Instructor's Corner #1: The (R)Evolution of the Basic Communication Course
Students from all majors take their first—and often only—look at communication through the basic course, making the course the discipline’s “front porch.” As we enjoy NCA’s centennial year and reflect on this core element of our discipline, we appreciate the important place speech instruction holds in higher education. That status has evolved over time alongside general education, but it now faces a revolutionary moment as the ground under higher education shifts. To help us understand where oral communication instruction is headed though, we must look back to where it came from.
The Old School. Any telling of the story of oral communication instruction has to begin in “classical” times. The central component of education in classical Greece and Rome was oratory, as those civilizations saw good speech as the foundation of a thriving society. The Greeks’ contributions to oral communication are some of the longest lasting. The Greeks gave us a first look at what we now think of as general education in modern-day universities: oratory, composition, history, citizenship, culture, and morality.
During the Roman Empire, Quintilian wrote Institutio Oratoria, which included much of what his Greek predecessors taught, but he added a plan for training that strongly resembles contemporary models of general education. He argued that children should learn grammar at a young age, and then, in their early adolescence, they should be trained in speech. Today, this training takes place at roughly the same time in a student’s development: high school or the first year of college.

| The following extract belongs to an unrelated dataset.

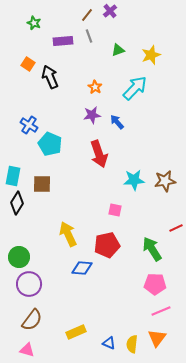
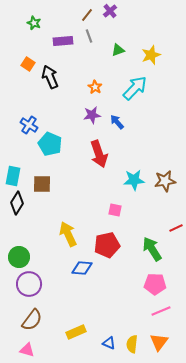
orange triangle: moved 2 px right, 4 px down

In the centuries that followed, training in oral communication remained central to education, although frequent philosophical debates redefined its focus and eventually led to the assimilation of rhetoric and communication by English departments where oral and written communication were taught alongside each other. The pervasiveness of that combination of writing and speaking, however, would not last.
The New School. Several key moments in the early 20th century presented a course correction that moved elements of communication from English back to their original discipline. One of the first significant events was the foundation of the National Association of Academic Teachers of Public Speaking (now the National Communication Association, or NCA) in 1914. The organization arose from a dispute within the ranks of the National Council of Teachers of English when 17 speech teachers broke away because of what they perceived as the reduced importance of speech instruction in English departments.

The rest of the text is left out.